I don't usually go into deep-seeded details about my personal life here on this dear blog. School is enough of a topic as it is.
But today will be different. Today, I won't be ranting about school. Because sometimes, when we step back, we may realize that the important things we care about don't primarily lie with the books we spend all these hours with.
I'm 23 years old, but I've never experienced death.
I have never experienced the loss of a friend, nor have I learned how to deal with such a loss. But this changed this past weekend.

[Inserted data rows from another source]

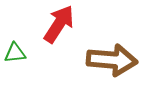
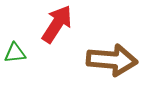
red arrow: moved 2 px left
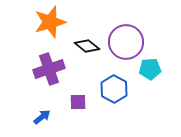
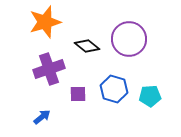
orange star: moved 5 px left
purple circle: moved 3 px right, 3 px up
cyan pentagon: moved 27 px down
blue hexagon: rotated 12 degrees counterclockwise
purple square: moved 8 px up
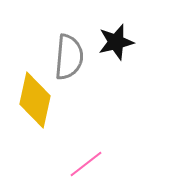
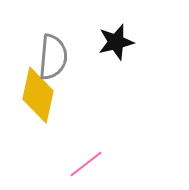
gray semicircle: moved 16 px left
yellow diamond: moved 3 px right, 5 px up
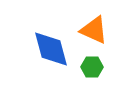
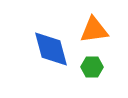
orange triangle: rotated 32 degrees counterclockwise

Death comes so swiftly. Too often, we think our young age connotates immortality. But, here's the thing. We're not invincible. Some of us can be plagued by sickness, by accidents, by unforeseen incidents that show us the realness of our mortality. And too often, the ones we love most, the ones we care for so dearly, swiftly leave the world without knowing how much we love them, how much we deeply cared for them.

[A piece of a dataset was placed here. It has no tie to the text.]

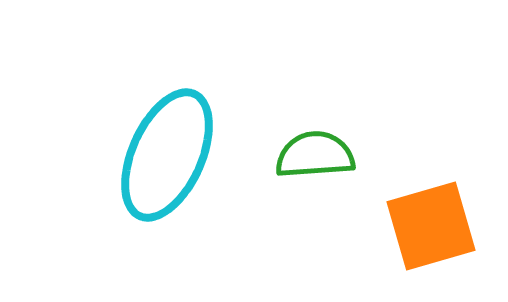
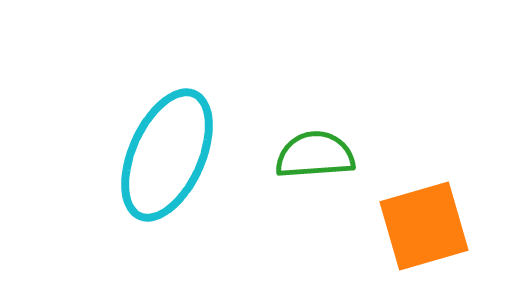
orange square: moved 7 px left
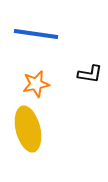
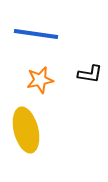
orange star: moved 4 px right, 4 px up
yellow ellipse: moved 2 px left, 1 px down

This grad life is busy, I know. But sometimes, those assignments? They aren't the only things in the world that matter. There are people we love who matter to us. And so, tell them you love them. Please tell them. That you love them. One can never hear those words too often.
And when we lose a friend to death, the regret we feel knowing that we didn't say those words as often as we should have is a difficult reality to accept.

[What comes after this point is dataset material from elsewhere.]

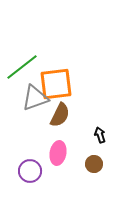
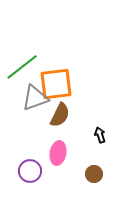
brown circle: moved 10 px down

And so, I'll end this post with a message for a sweet, wonderful friend. A friend whose friendship I will forever remember and value.
My friend, I will miss you. For the rest of my life. I will remember you fondly, remember the years I've known you happy, and most importantly, healthy.
I'm so very sorry for not seeing you when I came home for Reading Week. The neurotic grad student in me thought she wouldn't have time to see all her friends, that she'd have time to see you the next time she came home from Queen's. I'm sorry for cancelling, friend. I'm so very sorry. And I'm sorry that we didn't have a chance to ride the #38 bus together one last time, to wait for that perpetually tardy #38 bus one last time, to complain about how we always lose our GO train tickets, how we hate admitting we watch Gossip Girl and yet we still do. And I'm sorry that we didn't have the chance to go shopping, or to discuss how Glee has gone downhill, or bunk at Muskoka together again, or go to Booster Juice, or figure out just how Blair Waldorf stays so fabulous, or to just, you know, wear our red heels simultaneously on the same Sunday morning all over again. And, most importantly, I'm sorry that I let this busy grad life think I was too busy to catch up with you. With all of you. For this, I'm sorry. I'm very sorry. And I will forever regret being too engrossed in school to think about what was going on back home.
I'll remember you, always. And I will forever treasure my favourite memories with you. Because, really? Five hour band practices? Fish and chips? The gas station with the "only Asian in Northern Ontario"? Plunging the toilet for the first time in our Muskoka cabin? Getting lost in Northern Ontario trying to get to Muskoka? Oh, these good times. Friend, I'll never forget that weekend. We were attached at the hip, literally. And, in all seriousness, it was a pleasure leading Compass youth every week with you.
My dear friend, your friendship, your kindness meant very much to me, more than you will ever know. You lived a life that many would be proud of. And I'm so very happy that you're in the arms of a loving God as I write this blog post today.
And while this weekend was heartbreaking, we know we'll see you again one day. And when I do see you again, rest assured that we'll go over everything we missed out on. All the Glee, all the Blair Waldorf. We'll have eternity to discuss it all.
My dear friend, I will simply say that, I love you. From the bottom of my heart. Our five-year friendship touched my heart from the day we first met. And for the rest of my life, I will never, ever forget you. May you rest in peace.
"May The Lord bless you and keep you.
May the Lord make his face to shine upon you, and be gracious to you.
May the Lord lift up his countenance upon you, and give you peace."
- Numbers 6:24
"Memory is a way of holding onto the things you love, the things you are, the things you never want to lose."
- The Wonder Years
"Don't be dismayed by good-byes. A farewell is necessary before you can meet again. And meeting again after moments or a lifetime is certain for those who are friends."